Localization is increasingly recognized as an essential part of international e-marketing, but it still has a long way to go, a UK study shows.
Any business that takes on a foreign market is faced with the challenge of catering to that specific market’s needs and expectations. They quickly realize that simple translation just doesn’t cut it. This is where localization comes in.
Going a step further than translation, localization tailors products and buyer experience to a particular country or region’s geographical situation, cultural references, social and political climate, etc. This involves a variety of factors ranging from choice of currency to payment and delivery methods, and even the formatting and aesthetics of a website.

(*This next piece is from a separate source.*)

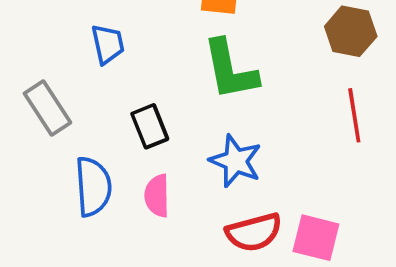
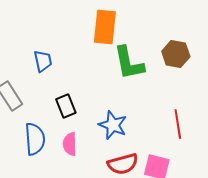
green L-shape: (230, 70) -> (129, 63), moved
red line: (354, 115) -> (178, 124), moved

The Passport to International Sales, a report published by Internet Retailing and Ingenico ePayments in July 2016, identifies localization as the first step to successful international e-marketing. 150 UK businesses, retailing a range of products from sports nutrition to Ugg boots and bras, were asked about their views regarding the practice. Of the businesses who participated in the study, 69% consider localization vital or important, and those that have invested in it report a subsequent “dramatic difference” in their international sales. As a general rule, greater efforts to localize products and services lead to greater returns.
Nevertheless, the study also explains that localization is “one of the toughest challenges a retailer faces when looking to expand abroad”. The process is time-consuming and costly and each company must carefully weigh the benefits against the significant human and financial costs it represents. The second takeaway point of the report then comes as no surprise: One third of the interviewed retailers are dissatisfied with their current level of localization. Less than 15% reported being satisfied with their quality of localization and almost 60% judged it merely “fit for purpose”.
However, as international e-marketing becomes increasingly competitive and widespread, these numbers are bound to change. We can expect more and more businesses to start recognizing localization as a worthwhile investment, capable of giving them an indispensable competitive advantage and significantly boosting their sales abroad. Companies will inevitably start to place more emphasis on localization as a marketing practice and even adopt business structures and franchise models that prioritize and facilitate its implementation.
It is only a matter of time before what was once only a secret ingredient becomes a widely recognized staple of the international marketing world.